PROBLEM REQUIREMENTS:
Aim for an exact copy of the listing, without any images.

DATA EXTRACT:

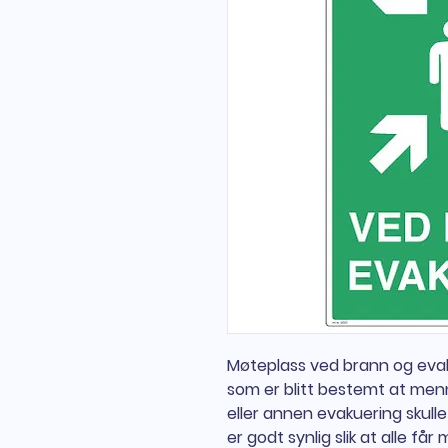
Møteplass ved brann og evak
som er blitt bestemt at me
eller annen evakuering skulle 
er godt synlig slik at alle få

SOLUTION FOR THIS PROBLEM:
Møteplass ved brann og evak
som er blitt bestemt at me
eller annen evakuering skulle 
er godt synlig slik at alle få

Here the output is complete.